After John Christopher, a Black man living with intellectual disabilities was enslaved, beaten and forced to work more than 100 hours a week without pay in a South Carolina restaurant; his manager was sentenced to prison and ordered to pay $273,000 in restitution. However, a federal appeals court recently ruled the man is entitled to double that amount under federal labor laws.
A three-judge panel of the Richmond-based 4th U.S. Circuit Court of Appeals found that a U.S. District Court judge erred; when he failed to include an additional $273,000 as “liquidated damages” in his order of restitution. Under the April 21 ruling, the court said John Christopher Smith is entitled to total restitution of $546,000. The appeals court sent the case back to the lower court to recalculate the restitution award.
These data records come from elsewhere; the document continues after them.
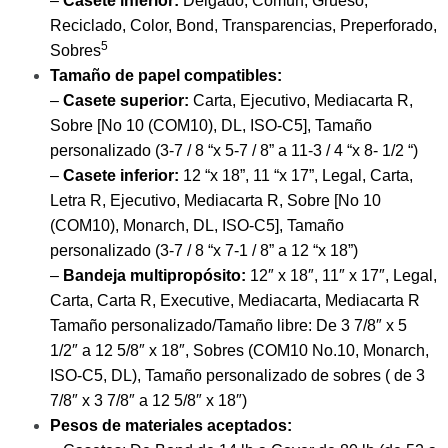
–
Casete inferior:
Delgado, Común, Grueso,
Reciclado, Color, Bond, Transparencias, Preperforado,
5
Sobres
Tamaño de papel compatibles:
–
Casete superior:
Carta, Ejecutivo, Mediacarta R,
Sobre [No 10 (COM10), DL, ISO-C5], Tamaño
personalizado (3-7 / 8 “x 5-7 / 8” a 11-3 / 4 “x 8- 1/2 “)
–
Casete inferior:
12 “x 18”, 11 “x 17”, Legal, Carta,
Letra R, Ejecutivo, Mediacarta R, Sobre [No 10
(COM10), Monarch, DL, ISO-C5], Tamaño
personalizado (3-7 / 8 “x 7-1 / 8” a 12 “x 18”)
–
Bandeja multipropósito:
12″ x 18″, 11″ x 17″, Legal,
Carta, Carta R, Executive, Mediacarta, Mediacarta R
Tamaño personalizado/Tamaño libre: De 3 7/8″ x 5
1/2″ a 12 5/8″ x 18″, Sobres (COM10 No.10, Monarch,
ISO-C5, DL), Tamaño personalizado de sobres ( de 3
7/8″ x 3 7/8″ a 12 5/8″ x 18″)
Pesos de materiales aceptados:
Yahoo.com reports that; The ruling came in a case that alleged that Bobby Edwards, Smith’s manager at J&J Cafeteria in Conway, South Carolina; had physically and mentally abused him, and forced him to work more than 100 hours of week with no pay for more than five years, from 2009 to 2014.
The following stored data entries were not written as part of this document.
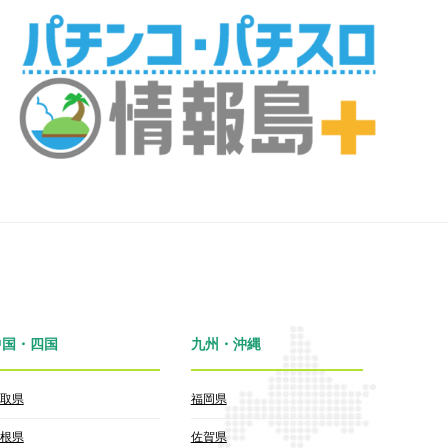
中国・四国
九州・沖縄
取県
福岡県
根県
佐賀県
John Christopher Smith, who has a learning disability, forced to work as a cook for 100 hours a week without pay https://t.co/cVI7m8U9hT pic.twitter.com/c56yaz2QCh
— Independent US (@IndyUSA) May 4, 2021
Smith, who had an intellectual disability and an IQ of about 70, had worked at the restaurant since he was about 12 years old. For the first 19 years of his employment, when the restaurant was owned and managed by different members; of the Edwards family, Smith was always paid for his work.
John Christopher Smith’s Ordeals
That changed in 2009 after Bobby Edwards took over management of the restaurant. According to the narrative included in the 4th Circuit’s ruling, Edwards, who is white; “effectively enslaved” Smith; moving him to a roach and Vermin infested apartment; attached to the restaurant and forcing him to work up to 18 hours a day without pay.
“Most of the time I felt unsafe, like Bobby could kill me if he wanted,” Smith said, according to court records. “I wanted to get out of that place so bad but couldn’t think about how I could without being hurt.”
“Edwards effected this forced labor by taking advantage of Jack’s intellectual disability and keeping Jack isolated from his family; threatening to have him arrested, and verbally abusing him,” the court said in its ruling.
The court said Edwards also physically abused John Christopher Smith by whipping him with his belt, beating him with kitchen pans, punching him; and once, by dipping metal tongs into hot grease and burning Smith’s neck.
After a relative of a restaurant employee told authorities about the abuse in 2014, the South Carolina Department of Social Services removed Smith from the restaurant.
Edwards pleaded guilty to one count of forced labor and was sentenced to 10 years in federal prison.
John Christoper Smith was taken into adult protective services.